Technology advancements poised to change how we share the road

Technology advancements could bring back convoy-like travel to trucking industry

We all pass tractor trailer trucks on the highway, but could that change soon?

Advancements in technology could some day bring a concept called "platooning" to the trucking industry here in the mid-west.

"Out in the state of California, they're messing with that out there, but they have certain lanes of traffic, just for that," said Jim Walker of Custom Diesel Drivers Training, Inc. in Omaha.

In a nutshell, "platooning" is when a computer system would copy the lead truck's speed, acceleration and braking to all the subsequent trucks, essentially creating a chain of big rigs.

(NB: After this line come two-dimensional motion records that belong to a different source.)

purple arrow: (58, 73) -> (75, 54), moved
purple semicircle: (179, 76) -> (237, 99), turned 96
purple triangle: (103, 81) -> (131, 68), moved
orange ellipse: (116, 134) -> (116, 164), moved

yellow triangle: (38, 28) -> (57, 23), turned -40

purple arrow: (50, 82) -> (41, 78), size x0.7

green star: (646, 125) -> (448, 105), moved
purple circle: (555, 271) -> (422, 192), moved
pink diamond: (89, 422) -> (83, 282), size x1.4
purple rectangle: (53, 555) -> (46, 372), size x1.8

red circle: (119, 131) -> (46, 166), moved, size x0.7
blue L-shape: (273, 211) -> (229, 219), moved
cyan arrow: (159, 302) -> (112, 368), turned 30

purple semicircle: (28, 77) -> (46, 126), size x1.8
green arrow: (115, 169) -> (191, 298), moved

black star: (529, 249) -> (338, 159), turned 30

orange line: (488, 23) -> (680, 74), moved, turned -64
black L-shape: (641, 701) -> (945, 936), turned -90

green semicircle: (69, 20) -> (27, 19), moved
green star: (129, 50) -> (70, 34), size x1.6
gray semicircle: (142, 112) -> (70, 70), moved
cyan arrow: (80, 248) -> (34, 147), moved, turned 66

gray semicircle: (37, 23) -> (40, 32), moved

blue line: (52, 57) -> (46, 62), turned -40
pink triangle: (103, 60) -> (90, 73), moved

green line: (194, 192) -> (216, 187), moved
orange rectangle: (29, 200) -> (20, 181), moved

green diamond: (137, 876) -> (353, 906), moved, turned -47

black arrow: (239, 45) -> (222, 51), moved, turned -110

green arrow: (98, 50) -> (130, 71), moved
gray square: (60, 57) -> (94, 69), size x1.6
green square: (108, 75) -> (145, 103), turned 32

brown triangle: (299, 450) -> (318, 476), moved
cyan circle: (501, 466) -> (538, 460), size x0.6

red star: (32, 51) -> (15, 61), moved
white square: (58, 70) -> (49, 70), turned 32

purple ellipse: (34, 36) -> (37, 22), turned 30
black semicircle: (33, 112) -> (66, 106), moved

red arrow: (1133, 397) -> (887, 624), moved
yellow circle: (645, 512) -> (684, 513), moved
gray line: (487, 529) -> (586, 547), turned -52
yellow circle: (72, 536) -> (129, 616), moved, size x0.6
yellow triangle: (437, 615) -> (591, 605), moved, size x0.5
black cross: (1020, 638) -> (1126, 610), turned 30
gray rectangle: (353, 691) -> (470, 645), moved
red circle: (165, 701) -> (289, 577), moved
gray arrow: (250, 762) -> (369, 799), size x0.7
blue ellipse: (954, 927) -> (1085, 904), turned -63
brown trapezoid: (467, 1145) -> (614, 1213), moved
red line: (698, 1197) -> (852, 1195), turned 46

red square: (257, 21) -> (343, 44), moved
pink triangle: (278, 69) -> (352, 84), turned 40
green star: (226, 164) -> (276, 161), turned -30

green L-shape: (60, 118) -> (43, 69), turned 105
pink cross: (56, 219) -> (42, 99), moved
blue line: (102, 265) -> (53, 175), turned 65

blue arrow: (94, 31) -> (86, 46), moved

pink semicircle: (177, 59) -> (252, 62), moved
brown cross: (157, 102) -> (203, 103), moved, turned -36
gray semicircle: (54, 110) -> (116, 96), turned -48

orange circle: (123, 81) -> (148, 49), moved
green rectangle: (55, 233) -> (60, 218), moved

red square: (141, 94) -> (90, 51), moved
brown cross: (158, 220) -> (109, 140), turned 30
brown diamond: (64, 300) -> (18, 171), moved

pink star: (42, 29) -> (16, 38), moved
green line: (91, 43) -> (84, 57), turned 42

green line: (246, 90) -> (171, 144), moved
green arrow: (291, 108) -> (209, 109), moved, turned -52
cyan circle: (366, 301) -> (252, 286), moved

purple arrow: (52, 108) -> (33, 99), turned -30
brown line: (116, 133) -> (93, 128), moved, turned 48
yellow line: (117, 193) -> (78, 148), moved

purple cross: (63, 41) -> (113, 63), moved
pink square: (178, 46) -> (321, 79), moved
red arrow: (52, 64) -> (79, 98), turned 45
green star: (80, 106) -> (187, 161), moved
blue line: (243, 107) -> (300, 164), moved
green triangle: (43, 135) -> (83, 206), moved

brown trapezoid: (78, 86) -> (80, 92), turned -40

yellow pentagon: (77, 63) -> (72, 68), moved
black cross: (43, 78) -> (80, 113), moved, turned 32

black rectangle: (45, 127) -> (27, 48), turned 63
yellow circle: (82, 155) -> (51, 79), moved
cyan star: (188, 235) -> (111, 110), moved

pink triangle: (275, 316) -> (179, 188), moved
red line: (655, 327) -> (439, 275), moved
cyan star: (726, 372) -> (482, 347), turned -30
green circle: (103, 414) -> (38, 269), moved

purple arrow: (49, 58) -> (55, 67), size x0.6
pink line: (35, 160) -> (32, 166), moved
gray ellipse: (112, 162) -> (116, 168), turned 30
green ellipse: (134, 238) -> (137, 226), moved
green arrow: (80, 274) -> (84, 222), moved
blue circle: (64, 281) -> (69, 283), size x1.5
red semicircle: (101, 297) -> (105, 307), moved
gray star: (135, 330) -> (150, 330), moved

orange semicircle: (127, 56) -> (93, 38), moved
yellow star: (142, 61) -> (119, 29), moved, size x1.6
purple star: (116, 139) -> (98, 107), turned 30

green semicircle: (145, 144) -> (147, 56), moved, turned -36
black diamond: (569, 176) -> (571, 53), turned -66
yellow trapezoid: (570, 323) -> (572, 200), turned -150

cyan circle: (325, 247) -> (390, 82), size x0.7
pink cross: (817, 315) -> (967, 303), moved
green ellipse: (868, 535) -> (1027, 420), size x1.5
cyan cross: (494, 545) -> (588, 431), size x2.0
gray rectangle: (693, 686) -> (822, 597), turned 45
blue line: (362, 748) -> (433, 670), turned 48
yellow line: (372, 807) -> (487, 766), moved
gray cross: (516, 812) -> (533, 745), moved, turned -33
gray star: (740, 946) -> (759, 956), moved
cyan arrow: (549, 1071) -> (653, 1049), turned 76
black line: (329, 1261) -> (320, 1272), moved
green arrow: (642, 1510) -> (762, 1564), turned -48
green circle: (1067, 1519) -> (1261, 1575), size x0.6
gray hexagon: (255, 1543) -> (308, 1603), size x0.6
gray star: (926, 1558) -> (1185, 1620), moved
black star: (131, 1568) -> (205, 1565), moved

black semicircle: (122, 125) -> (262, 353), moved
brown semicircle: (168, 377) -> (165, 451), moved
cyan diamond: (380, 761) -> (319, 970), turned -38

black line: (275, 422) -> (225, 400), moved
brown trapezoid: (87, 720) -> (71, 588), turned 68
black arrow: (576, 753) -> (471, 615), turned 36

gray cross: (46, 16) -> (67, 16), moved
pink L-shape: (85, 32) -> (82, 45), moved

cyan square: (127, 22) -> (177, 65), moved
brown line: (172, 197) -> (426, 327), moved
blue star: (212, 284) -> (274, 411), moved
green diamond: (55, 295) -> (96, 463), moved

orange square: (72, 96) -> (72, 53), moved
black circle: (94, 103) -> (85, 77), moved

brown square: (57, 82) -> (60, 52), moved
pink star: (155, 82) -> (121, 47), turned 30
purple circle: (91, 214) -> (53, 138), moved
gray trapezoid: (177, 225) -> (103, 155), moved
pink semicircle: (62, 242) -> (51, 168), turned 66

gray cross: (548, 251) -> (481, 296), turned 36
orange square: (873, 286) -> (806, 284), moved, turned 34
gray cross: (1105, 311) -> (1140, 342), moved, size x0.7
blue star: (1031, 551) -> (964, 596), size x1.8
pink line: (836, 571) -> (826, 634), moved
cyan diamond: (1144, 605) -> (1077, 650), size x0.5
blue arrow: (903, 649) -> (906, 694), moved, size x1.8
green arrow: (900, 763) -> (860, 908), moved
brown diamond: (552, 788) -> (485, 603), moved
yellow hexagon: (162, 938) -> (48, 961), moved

"You might see that as a convoy, but it's not really a convoy because its one truck doing all the job," said Walker, who referenced an old method of travel used by tractor trailer drivers back in the 1970s.

"The technology is ready, I don't believe the states and the infrastructure is ready for this," said Jim McGee, a former officials with the Nebraska Department of Roads.

McGee says many of the deadly crashes involving large trucks and cars in the U.S. are caused by the driver in the car, and not the trained driver inside the tractor trailer truck.

"The technology that's coming forth will make roads safer," said McGee, "because the same technology that we're talking about for large trucks is also going on the road for passenger vehicles."

Regardless of the date platooning makes its way to Nebraska, Walker says drivers in cars need to give truckers space on the highway.

"You really want to try to give them respect and stay out of their way," said Walker. "If you do that everybody could stay safe out on the highways."